Get action via planning with the world model.

Parameters:

  • info_dict (dict) –

    Current state information from the environment.

  • **kwargs (Any, default: {} ) –

    Additional parameters for planning.

Returns:

  • ndarray

    The selected action(s) as a numpy array.

[ Utils ]

AutoActionableModel

AutoActionableModel(
    run_name: str, cache_dir: str | Path | None = None
) -> Module

Load a model checkpoint and return the module with a get_action method.

Automatically scans the checkpoint for a module implementing the Actionable protocol (i.e., has a get_action method).

Parameters:

  • run_name (str) –

    Path or name of the model run/checkpoint.

  • cache_dir (str | Path | None, default: None ) –

    Optional cache directory path. Defaults to STABLEWM_HOME.

Returns:

  • Module

    The module with a get_action method, set to eval mode.

Raises:

  • RuntimeError

    If no module with get_action is found in the checkpoint.

AutoCostModel

AutoCostModel(
    run_name: str, cache_dir: str | Path | None = None
) -> Module

Load a model checkpoint and return the module with a get_cost method.

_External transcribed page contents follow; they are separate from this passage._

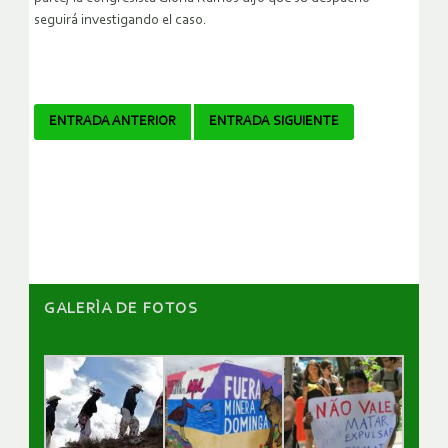
seguirá investigando el caso.
Navegador
ENTRADA ANTERIOR
ENTRADA SIGUIENTE
de
artículos
GALERÌA DE FOTOS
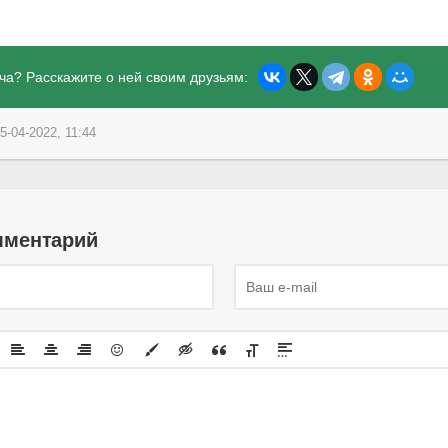
ча? Расскажите о ней своим друзьям:
5-04-2022, 11:44
мментарий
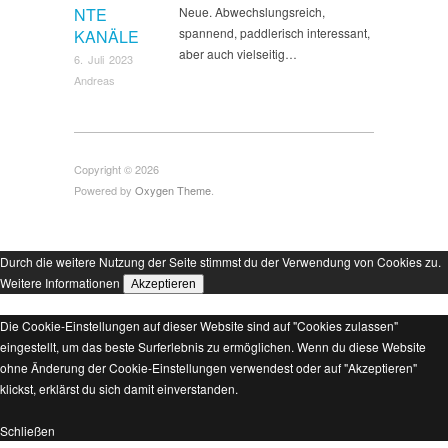
NTE
Neue. Abwechslungsreich,
spannend, paddlerisch interessant,
KANÄLE
aber auch vielseitig…
6. Juli 2023
Andreas
Copyright © 2026
Powered by
Oxygen Theme
.
Durch die weitere Nutzung der Seite stimmst du der Verwendung von Cookies zu.
Weitere Informationen
Akzeptieren
Die Cookie-Einstellungen auf dieser Website sind auf "Cookies zulassen"
eingestellt, um das beste Surferlebnis zu ermöglichen. Wenn du diese Website
ohne Änderung der Cookie-Einstellungen verwendest oder auf "Akzeptieren"
klickst, erklärst du sich damit einverstanden.
Schließen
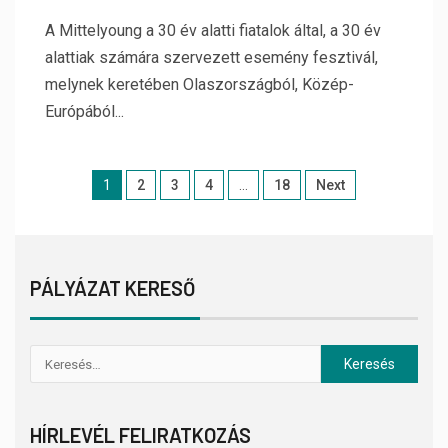
A Mittelyoung a 30 év alatti fiatalok által, a 30 év
alattiak számára szervezett esemény fesztivál,
melynek keretében Olaszországból, Közép-
Európából...
1
2
3
4
…
18
Next
PÁLYÁZAT KERESŐ
HÍRLEVÉL FELIRATKOZÁS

Automatically scans the checkpoint for a module implementing a cost function (i.e., has a get_cost method) for use with planning solvers.

Parameters:

  • run_name (str) –

    Path or name of the model run/checkpoint.

  • cache_dir (str | Path | None, default: None ) –

    Optional cache directory path. Defaults to STABLEWM_HOME.

Returns:

  • Module

    The module with a get_cost method, set to eval mode.

Raises:

  • RuntimeError

    If no module with get_cost is found in the checkpoint.